O diretor-presidente da Agência Nacional de Cinema (Ancine), Alex Braga, exonerou nesta manhã de quinta-feira, 29, Eduardo Andrade Cavalcanti de Albuquerque do cargo de Superintendente de Prestação de Contas da agência, cargo para o qual ele foi nomeado pelo próprio Alex Braga em fevereiro de 2020. Eduardo Albuquerque é capitão de Mar e Guerra da Marinha, em reserva remunerada, e entre sua experiência anterior à chegada à Ancine consta a de diretor do Depósito de Combustíveis da Marinha no Rio de Janeiro. Em agosto de 2018, tinha sido promovido de capitão de Fragata para capitão de Mar e Guerra. Em fevereiro de 2019, foi transferido para a reserva remunerada do órgão.

A demissão de Albuquerque ocorre, segundo apurou o FAROFAFÁ, após intervenção direta da Ministra da Cultura, Margareth Menezes, que exigiu sua exoneração. A Ancine é subordinada ao MinC, embora tenha funcionamento autônomo. Mesmo após reiteradas denúncias que revelaram a presença de militares próximos ao núcleo golpista do bolsonarismo, além de policiais rodoviários federais, no aparato do audiovisual do governo federal, a direção da Ancine se recusava a tomar providências.
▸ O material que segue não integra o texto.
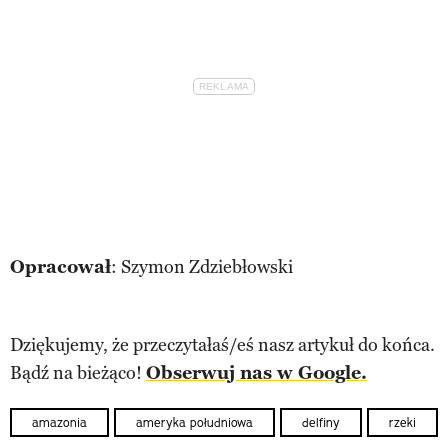
Opracował
: Szymon Zdziebłowski
Dziękujemy, że przeczytałaś/eś nasz artykuł do końca.
Bądź na bieżąco!
Obserwuj nas w Google.
amazonia
ameryka południowa
delfiny
rzeki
Ainda resta na Ancine um personagem ligado ao alto comando dos militares bolsonaristas, o Ouvidor-Chefe da instituição, João Paulo Machado Gonçalves, ligado ao antigo Gabinete de Segurança Institucional do general Walter Braga Netto. Mas o mandato de Gonçalves foi referendado pelo Congresso e ele não pode ser exonerado.

A atuação do capitão de Mar e Guerra Eduardo Albuquerque na Ancine coadunava-se com as orientações do grupo que o fez chegar à agência, chefiado pelo então secretário Mario Frias e pelo capitão PM baiano André Porciuncula. Contrariando decisões do Tribunal de Contas da União, Albuquerque atuou no setor de prestações de contas com um ímpeto punitivo e contraproducente.